**WHAT IS BEING ASKED:**
Transcribe the entries exactly as each line appears.

**Dataset items:**
━━━━━━━━━━━━━━━━
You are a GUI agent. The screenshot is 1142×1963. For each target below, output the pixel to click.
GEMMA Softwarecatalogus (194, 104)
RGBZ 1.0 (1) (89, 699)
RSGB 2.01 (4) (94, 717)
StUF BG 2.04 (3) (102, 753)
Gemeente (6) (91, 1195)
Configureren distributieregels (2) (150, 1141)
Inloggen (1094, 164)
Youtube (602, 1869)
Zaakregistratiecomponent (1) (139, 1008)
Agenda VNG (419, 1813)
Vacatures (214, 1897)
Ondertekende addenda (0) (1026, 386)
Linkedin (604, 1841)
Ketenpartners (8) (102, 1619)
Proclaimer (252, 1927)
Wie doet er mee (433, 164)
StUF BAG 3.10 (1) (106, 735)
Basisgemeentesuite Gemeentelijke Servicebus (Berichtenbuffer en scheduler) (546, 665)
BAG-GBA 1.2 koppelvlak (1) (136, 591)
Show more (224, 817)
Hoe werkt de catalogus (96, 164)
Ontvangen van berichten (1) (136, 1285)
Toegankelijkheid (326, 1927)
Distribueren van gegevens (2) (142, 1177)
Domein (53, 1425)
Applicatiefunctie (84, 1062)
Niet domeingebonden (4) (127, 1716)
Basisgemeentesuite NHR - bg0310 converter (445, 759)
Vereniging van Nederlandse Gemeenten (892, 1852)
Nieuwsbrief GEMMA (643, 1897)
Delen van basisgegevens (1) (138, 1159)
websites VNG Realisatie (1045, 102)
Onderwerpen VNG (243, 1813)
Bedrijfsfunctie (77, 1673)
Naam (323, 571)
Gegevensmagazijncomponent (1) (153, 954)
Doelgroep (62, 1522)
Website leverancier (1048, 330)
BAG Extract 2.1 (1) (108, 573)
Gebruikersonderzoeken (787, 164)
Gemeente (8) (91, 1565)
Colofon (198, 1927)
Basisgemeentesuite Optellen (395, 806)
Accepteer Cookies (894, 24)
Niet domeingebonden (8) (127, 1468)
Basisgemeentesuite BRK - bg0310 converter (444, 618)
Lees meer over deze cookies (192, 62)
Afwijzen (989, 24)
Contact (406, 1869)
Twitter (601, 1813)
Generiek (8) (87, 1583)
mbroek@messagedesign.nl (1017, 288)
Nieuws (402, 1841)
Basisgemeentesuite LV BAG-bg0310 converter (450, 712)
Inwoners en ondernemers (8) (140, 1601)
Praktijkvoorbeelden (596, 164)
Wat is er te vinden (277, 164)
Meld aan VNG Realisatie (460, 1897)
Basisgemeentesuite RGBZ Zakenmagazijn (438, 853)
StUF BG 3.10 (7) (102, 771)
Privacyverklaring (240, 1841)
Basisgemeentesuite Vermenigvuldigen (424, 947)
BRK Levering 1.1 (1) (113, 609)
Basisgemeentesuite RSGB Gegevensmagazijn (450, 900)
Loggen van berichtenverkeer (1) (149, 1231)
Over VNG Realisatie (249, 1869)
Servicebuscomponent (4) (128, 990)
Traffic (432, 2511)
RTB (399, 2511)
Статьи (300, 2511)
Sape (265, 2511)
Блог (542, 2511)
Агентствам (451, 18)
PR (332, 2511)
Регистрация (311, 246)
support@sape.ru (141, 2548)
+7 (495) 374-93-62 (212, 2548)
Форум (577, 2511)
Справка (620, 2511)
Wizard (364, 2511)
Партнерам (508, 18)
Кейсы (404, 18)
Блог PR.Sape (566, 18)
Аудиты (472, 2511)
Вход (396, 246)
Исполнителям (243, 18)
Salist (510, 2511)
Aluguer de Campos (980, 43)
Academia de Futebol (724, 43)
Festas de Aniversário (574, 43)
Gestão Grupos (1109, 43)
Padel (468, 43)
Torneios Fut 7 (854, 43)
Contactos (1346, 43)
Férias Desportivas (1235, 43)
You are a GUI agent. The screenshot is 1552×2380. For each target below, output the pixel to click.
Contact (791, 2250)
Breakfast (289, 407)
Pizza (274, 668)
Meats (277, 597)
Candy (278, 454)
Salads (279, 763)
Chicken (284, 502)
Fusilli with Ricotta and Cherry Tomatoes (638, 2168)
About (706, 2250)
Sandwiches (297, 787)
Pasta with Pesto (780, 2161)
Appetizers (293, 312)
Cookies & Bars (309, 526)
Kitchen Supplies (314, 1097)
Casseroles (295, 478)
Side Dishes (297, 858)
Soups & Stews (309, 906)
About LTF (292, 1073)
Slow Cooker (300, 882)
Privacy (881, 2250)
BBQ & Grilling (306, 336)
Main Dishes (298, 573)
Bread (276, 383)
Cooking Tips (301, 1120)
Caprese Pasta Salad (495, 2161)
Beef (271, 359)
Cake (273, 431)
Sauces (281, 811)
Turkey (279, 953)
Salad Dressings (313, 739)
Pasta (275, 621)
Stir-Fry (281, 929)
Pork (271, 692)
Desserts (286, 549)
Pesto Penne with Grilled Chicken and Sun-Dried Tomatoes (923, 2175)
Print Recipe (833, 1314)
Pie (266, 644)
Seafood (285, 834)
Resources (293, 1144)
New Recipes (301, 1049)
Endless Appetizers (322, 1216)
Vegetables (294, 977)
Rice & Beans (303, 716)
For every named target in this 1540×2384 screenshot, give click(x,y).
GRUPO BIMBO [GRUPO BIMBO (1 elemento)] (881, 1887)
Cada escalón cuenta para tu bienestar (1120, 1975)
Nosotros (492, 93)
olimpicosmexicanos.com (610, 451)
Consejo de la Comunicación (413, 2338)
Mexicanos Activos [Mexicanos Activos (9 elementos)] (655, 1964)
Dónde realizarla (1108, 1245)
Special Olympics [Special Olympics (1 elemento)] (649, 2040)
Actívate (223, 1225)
━━━━━━━━━━━━━━━━
**OUTPUT OF THE TASK:**
You are a GUI agent. The screenshot is 1142×1963. For each target below, output the pixel to click.
GEMMA Softwarecatalogus (194, 104)
RGBZ 1.0 (1) (89, 699)
RSGB 2.01 (4) (94, 717)
StUF BG 2.04 (3) (102, 753)
Gemeente (6) (91, 1195)
Configureren distributieregels (2) (150, 1141)
Inloggen (1094, 164)
Youtube (602, 1869)
Zaakregistratiecomponent (1) (139, 1008)
Agenda VNG (419, 1813)
Vacatures (214, 1897)
Ondertekende addenda (0) (1026, 386)
Linkedin (604, 1841)
Ketenpartners (8) (102, 1619)
Proclaimer (252, 1927)
Wie doet er mee (433, 164)
StUF BAG 3.10 (1) (106, 735)
Basisgemeentesuite Gemeentelijke Servicebus (Berichtenbuffer en scheduler) (546, 665)
BAG-GBA 1.2 koppelvlak (1) (136, 591)
Show more (224, 817)
Hoe werkt de catalogus (96, 164)
Ontvangen van berichten (1) (136, 1285)
Toegankelijkheid (326, 1927)
Distribueren van gegevens (2) (142, 1177)
Domein (53, 1425)
Applicatiefunctie (84, 1062)
Niet domeingebonden (4) (127, 1716)
Basisgemeentesuite NHR - bg0310 converter (445, 759)
Vereniging van Nederlandse Gemeenten (892, 1852)
Nieuwsbrief GEMMA (643, 1897)
Delen van basisgegevens (1) (138, 1159)
websites VNG Realisatie (1045, 102)
Onderwerpen VNG (243, 1813)
Bedrijfsfunctie (77, 1673)
Naam (323, 571)
Gegevensmagazijncomponent (1) (153, 954)
Doelgroep (62, 1522)
Website leverancier (1048, 330)
BAG Extract 2.1 (1) (108, 573)
Gebruikersonderzoeken (787, 164)
Gemeente (8) (91, 1565)
Colofon (198, 1927)
Basisgemeentesuite Optellen (395, 806)
Accepteer Cookies (894, 24)
Niet domeingebonden (8) (127, 1468)
Basisgemeentesuite BRK - bg0310 converter (444, 618)
Lees meer over deze cookies (192, 62)
Afwijzen (989, 24)
Contact (406, 1869)
Twitter (601, 1813)
Generiek (8) (87, 1583)
mbroek@messagedesign.nl (1017, 288)
Nieuws (402, 1841)
Basisgemeentesuite LV BAG-bg0310 converter (450, 712)
Inwoners en ondernemers (8) (140, 1601)
Praktijkvoorbeelden (596, 164)
Wat is er te vinden (277, 164)
Meld aan VNG Realisatie (460, 1897)
Basisgemeentesuite RGBZ Zakenmagazijn (438, 853)
StUF BG 3.10 (7) (102, 771)
Privacyverklaring (240, 1841)
Basisgemeentesuite Vermenigvuldigen (424, 947)
BRK Levering 1.1 (1) (113, 609)
Basisgemeentesuite RSGB Gegevensmagazijn (450, 900)
Loggen van berichtenverkeer (1) (149, 1231)
Over VNG Realisatie (249, 1869)
Servicebuscomponent (4) (128, 990)
Traffic (432, 2511)
RTB (399, 2511)
Статьи (300, 2511)
Sape (265, 2511)
Блог (542, 2511)
Агентствам (451, 18)
PR (332, 2511)
Регистрация (311, 246)
support@sape.ru (141, 2548)
+7 (495) 374-93-62 (212, 2548)
Форум (577, 2511)
Справка (620, 2511)
Wizard (364, 2511)
Партнерам (508, 18)
Кейсы (404, 18)
Блог PR.Sape (566, 18)
Аудиты (472, 2511)
Вход (396, 246)
Исполнителям (243, 18)
Salist (510, 2511)
Aluguer de Campos (980, 43)
Academia de Futebol (724, 43)
Festas de Aniversário (574, 43)
Gestão Grupos (1109, 43)
Padel (468, 43)
Torneios Fut 7 (854, 43)
Contactos (1346, 43)
Férias Desportivas (1235, 43)
You are a GUI agent. The screenshot is 1552×2380. For each target below, output the pixel to click.
Contact (791, 2250)
Breakfast (289, 407)
Pizza (274, 668)
Meats (277, 597)
Candy (278, 454)
Salads (279, 763)
Chicken (284, 502)
Fusilli with Ricotta and Cherry Tomatoes (638, 2168)
About (706, 2250)
Sandwiches (297, 787)
Pasta with Pesto (780, 2161)
Appetizers (293, 312)
Cookies & Bars (309, 526)
Kitchen Supplies (314, 1097)
Casseroles (295, 478)
Side Dishes (297, 858)
Soups & Stews (309, 906)
About LTF (292, 1073)
Slow Cooker (300, 882)
Privacy (881, 2250)
BBQ & Grilling (306, 336)
Main Dishes (298, 573)
Bread (276, 383)
Cooking Tips (301, 1120)
Caprese Pasta Salad (495, 2161)
Beef (271, 359)
Cake (273, 431)
Sauces (281, 811)
Turkey (279, 953)
Salad Dressings (313, 739)
Pasta (275, 621)
Stir-Fry (281, 929)
Pork (271, 692)
Desserts (286, 549)
Pesto Penne with Grilled Chicken and Sun-Dried Tomatoes (923, 2175)
Print Recipe (833, 1314)
Pie (266, 644)
Seafood (285, 834)
Resources (293, 1144)
New Recipes (301, 1049)
Endless Appetizers (322, 1216)
Vegetables (294, 977)
Rice & Beans (303, 716)
For every named target in this 1540×2384 screenshot, give click(x,y).
GRUPO BIMBO [GRUPO BIMBO (1 elemento)] (881, 1887)
Cada escalón cuenta para tu bienestar (1120, 1975)
Nosotros (492, 93)
olimpicosmexicanos.com (610, 451)
Consejo de la Comunicación (413, 2338)
Mexicanos Activos [Mexicanos Activos (9 elementos)] (655, 1964)
Dónde realizarla (1108, 1245)
Special Olympics [Special Olympics (1 elemento)] (649, 2040)
Actívate (223, 1225)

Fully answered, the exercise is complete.